Ce travail ne peut se faire sur toutes les phrases de la langue et il n’est pas question pour Harris de proposer une description exhaustive des phrases d’une langue, et encore moins un modèle abstrait de génération des phrases (projet qui sera ultérieurement celui de Chomsky) ; il s’agit de ramener la diversité et la complexité apparentes des phrases à des combinaisons de phrases simples qui elles, sont en nombre fini. Pour Harris, la transformation est un outil d’ordonnancement de la langue. Le transformationnalisme sera d’une part, exporté en France par Gross et d’autre part retravaillé et réinterprété par Chomsky et le courant générativiste.

L'analyse du discours (discourse analysis)

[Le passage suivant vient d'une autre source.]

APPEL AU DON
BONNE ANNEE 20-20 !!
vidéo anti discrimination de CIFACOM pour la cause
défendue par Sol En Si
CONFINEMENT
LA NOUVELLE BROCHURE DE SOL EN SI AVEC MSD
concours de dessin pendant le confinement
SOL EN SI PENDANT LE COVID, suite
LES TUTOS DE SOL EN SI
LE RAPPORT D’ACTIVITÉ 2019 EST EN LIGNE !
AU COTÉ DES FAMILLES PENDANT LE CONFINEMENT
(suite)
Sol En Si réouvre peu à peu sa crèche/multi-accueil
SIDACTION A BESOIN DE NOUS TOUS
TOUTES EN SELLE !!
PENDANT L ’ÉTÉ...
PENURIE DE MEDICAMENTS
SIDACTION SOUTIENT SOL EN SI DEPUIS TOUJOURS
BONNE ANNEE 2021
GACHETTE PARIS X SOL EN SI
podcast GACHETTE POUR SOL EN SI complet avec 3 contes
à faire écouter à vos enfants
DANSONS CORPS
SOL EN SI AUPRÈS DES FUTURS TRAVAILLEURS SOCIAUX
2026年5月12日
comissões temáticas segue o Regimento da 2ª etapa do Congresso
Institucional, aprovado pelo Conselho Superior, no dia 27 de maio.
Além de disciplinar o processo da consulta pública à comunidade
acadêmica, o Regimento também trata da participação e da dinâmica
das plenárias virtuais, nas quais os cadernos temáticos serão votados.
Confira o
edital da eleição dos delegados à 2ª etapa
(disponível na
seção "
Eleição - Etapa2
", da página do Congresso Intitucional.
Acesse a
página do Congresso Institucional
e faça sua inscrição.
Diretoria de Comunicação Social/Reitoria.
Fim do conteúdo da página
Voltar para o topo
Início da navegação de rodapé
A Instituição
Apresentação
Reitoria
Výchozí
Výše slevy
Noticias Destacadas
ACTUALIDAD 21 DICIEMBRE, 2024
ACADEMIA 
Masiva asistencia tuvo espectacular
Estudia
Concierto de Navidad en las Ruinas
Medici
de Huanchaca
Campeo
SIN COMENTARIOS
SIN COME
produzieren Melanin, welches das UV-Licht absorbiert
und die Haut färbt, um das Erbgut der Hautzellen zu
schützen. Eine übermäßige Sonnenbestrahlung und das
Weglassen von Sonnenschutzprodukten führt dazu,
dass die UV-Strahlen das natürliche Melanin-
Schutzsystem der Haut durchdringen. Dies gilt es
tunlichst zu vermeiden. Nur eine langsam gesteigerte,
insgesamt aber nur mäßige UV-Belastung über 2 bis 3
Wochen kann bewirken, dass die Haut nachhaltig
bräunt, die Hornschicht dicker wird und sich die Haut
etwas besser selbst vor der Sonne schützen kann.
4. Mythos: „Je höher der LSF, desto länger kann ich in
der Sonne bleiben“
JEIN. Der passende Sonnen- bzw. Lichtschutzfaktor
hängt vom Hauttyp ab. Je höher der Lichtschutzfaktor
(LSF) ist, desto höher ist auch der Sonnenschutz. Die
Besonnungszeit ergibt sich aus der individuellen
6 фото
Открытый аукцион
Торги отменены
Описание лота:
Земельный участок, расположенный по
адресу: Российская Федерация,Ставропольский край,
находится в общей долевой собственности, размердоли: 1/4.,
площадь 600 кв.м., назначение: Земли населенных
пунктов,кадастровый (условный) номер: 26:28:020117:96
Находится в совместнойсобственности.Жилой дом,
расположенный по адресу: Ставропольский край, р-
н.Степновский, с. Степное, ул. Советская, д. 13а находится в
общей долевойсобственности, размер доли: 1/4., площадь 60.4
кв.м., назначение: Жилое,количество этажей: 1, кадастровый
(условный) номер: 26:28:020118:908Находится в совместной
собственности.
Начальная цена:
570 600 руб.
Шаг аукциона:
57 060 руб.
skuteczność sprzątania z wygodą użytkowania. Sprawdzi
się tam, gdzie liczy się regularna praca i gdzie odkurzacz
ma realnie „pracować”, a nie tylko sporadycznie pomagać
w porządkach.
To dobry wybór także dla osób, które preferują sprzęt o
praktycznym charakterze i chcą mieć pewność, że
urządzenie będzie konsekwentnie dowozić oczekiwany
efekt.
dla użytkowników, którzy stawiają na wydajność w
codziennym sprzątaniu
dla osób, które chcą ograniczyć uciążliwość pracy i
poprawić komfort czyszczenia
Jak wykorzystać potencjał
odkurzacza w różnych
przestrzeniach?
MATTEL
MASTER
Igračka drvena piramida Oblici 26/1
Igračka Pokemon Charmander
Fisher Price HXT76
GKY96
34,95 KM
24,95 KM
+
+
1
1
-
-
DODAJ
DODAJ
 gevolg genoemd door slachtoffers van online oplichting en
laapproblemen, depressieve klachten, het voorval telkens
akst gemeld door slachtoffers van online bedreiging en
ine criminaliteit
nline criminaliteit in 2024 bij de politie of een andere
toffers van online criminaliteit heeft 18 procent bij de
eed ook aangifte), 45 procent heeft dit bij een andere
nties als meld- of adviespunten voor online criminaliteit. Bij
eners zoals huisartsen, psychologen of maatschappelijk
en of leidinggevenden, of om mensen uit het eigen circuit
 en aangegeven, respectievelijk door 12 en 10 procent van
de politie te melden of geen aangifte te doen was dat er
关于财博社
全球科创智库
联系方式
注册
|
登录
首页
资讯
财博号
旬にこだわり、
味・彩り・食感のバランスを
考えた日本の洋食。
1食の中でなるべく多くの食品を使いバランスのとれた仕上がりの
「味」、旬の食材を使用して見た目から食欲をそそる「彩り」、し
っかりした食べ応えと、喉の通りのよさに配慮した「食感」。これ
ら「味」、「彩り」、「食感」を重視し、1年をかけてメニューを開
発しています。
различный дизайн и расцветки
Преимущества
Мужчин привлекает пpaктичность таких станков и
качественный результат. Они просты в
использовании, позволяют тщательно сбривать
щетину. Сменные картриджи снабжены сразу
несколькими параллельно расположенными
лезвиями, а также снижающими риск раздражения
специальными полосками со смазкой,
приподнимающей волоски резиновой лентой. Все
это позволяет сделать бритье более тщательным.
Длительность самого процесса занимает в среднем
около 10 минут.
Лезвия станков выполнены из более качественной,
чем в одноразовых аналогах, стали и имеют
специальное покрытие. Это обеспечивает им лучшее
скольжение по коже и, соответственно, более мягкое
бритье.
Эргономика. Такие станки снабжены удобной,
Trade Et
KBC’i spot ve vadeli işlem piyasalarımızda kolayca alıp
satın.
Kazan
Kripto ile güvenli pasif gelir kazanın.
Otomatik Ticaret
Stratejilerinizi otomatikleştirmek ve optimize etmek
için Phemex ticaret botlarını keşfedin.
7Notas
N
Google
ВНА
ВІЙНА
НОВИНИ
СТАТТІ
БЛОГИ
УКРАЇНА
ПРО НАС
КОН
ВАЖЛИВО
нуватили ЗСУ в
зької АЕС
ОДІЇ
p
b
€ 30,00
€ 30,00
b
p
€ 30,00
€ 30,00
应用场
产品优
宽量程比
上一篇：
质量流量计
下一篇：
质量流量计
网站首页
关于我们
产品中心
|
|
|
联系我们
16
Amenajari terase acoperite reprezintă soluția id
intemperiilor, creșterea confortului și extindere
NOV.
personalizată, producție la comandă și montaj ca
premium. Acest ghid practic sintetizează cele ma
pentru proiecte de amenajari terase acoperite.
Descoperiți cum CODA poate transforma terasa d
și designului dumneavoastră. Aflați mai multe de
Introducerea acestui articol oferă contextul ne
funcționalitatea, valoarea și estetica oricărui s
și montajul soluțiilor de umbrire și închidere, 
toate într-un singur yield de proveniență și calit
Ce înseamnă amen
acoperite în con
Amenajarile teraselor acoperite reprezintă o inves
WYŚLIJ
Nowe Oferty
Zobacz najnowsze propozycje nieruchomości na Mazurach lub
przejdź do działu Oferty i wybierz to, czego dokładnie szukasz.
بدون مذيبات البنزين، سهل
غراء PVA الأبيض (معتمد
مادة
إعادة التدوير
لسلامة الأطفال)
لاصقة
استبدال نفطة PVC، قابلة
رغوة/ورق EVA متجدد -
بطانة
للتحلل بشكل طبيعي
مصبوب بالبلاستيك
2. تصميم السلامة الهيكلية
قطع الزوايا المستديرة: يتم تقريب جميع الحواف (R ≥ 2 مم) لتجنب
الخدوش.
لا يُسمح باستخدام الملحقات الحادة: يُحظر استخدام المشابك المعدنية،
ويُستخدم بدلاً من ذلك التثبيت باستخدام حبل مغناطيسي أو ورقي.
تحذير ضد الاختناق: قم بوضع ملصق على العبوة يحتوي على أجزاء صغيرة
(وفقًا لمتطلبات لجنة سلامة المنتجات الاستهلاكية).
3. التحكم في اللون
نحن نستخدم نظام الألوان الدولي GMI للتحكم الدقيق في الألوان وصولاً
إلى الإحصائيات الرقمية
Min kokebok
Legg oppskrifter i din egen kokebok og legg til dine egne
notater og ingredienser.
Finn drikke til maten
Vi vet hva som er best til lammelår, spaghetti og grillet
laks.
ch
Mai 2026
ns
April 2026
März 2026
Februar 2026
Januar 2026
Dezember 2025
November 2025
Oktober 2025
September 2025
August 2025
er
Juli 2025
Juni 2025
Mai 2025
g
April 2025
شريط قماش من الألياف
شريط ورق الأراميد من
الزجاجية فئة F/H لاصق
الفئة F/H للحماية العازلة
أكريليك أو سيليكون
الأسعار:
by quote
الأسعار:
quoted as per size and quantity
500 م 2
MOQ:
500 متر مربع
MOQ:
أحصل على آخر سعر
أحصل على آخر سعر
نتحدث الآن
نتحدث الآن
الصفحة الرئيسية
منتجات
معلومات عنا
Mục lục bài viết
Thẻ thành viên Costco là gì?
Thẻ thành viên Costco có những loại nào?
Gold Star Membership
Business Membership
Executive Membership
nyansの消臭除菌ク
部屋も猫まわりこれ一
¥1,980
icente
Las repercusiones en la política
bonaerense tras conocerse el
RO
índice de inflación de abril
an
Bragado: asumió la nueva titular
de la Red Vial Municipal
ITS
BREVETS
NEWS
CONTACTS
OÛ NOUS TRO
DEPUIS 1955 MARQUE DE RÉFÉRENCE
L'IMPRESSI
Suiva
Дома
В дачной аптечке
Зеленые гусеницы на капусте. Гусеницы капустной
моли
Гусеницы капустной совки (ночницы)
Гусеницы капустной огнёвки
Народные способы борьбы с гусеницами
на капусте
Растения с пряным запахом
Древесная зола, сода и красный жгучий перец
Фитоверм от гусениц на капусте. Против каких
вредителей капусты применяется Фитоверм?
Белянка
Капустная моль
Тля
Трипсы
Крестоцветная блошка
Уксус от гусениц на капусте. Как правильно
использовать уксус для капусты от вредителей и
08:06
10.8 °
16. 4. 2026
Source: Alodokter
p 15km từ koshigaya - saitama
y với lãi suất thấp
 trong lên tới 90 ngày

C'est Harris qui invente l’expression analyse du discours dès 1952 dans un article de la revue Language intitulé « Discourse analysis » (traduit en français en 1969). Il met dans cette formulation l’analyse de « l’énoncé suivi (écrit ou oral) que nous appelons discours » (1969 : 8), i.e. d’une structure linguistique qui va au-delà de la phrase. Il propose d’appliquer à cette dimension (par exemple le texte) la méthode distributionnelle de manière à en montrer le fonctionnement.

Son programme de « discourse analysis » est riche de deux projets : d’une part l’analyse formelle des textes (qui sera développée par d’autres sous le nom de linguistique textuelle) et, d’autre part, l’analyse sociale des productions verbales, i.e. la prise en compte du domaine extralinguistique.

La méthode qu’il propose est celle des classes d’équivalence. Soit les énoncés suivants :

Ici, les feuilles tombent vers le milieu de l’automne

Ici, les feuilles tombent vers la fin du mois

Les premiers froids arrivent après le milieu de l’automne

Nous commençons à chauffer après la fin du mois d’octobre

On dit que le milieu de l’automne et la fin du mois d’octobre sont équivalents car ils apparaissent dans le même environnement. De même pour Les premiers froids arrivent et Nous commençons à chauffer. Ces éléments sont dits appartenir à la même classe d’équivalence.

L'analyse de discours harrissienne a pour but de montrer que les phrases ne s’enchaînent pas arbitrairement, qu’il existe une grammaire de cet enchaînement, différente de la grammaire de la langue, mais dont l’analyse distributionnelle peut rendre compte. Ce que ses successeurs, appartenant à d’autres courants ou d’autres continents, ont très largement montré dans les cinquante dernières années.